La madrugada en que el cuerpo de Jimmy Minor aparece flotando en las oscuras aguas del canal, ni Quirke ni su hija Phoebe pueden intuir hasta qué punto esa muerte va a remover sus propias vidas. Mientras Phoebe abre los ojos a una sensualidad desconocida, la investigación arrastra a Quirke de regreso al infierno de su infancia en el orfanato católico de Carricklea.
El escenario, Dublín, años cincuenta del siglo XX, una ciudad en la que él vivió su infancia y su adolescencia y que, por ello mismo, tiene las claves propias que hacen de su novela un lugar conocido, un hogar reflejado de mil formas. Quirke vuelve a la obra de Black después de ese paréntesis en La rubia de ojos negros en que cedió su protagonismo a Marlowe, en claro homenaje a su ídolo, Raymond Chandler, ídolo de todos nosotros, desde luego.
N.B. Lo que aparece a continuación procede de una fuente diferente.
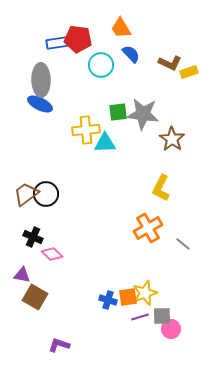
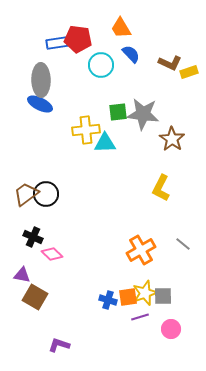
orange cross: moved 7 px left, 22 px down
gray square: moved 1 px right, 20 px up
En el discurso que Banville ofreció con motivo del Premio Príncipe de Asturias de las Letras, en 2014, reivindicó el poder de la frase: "Con frases pensamos, especulamos, calculamos, imaginamos. Con frases declaramos nuestro amor, declaramos la guerra, prestamos juramento. Con frases afirmamos nuestro ser. Nuestras leyes están escritas con frases. No es desatinado afirmar que con frases está escrito nuestro mundo".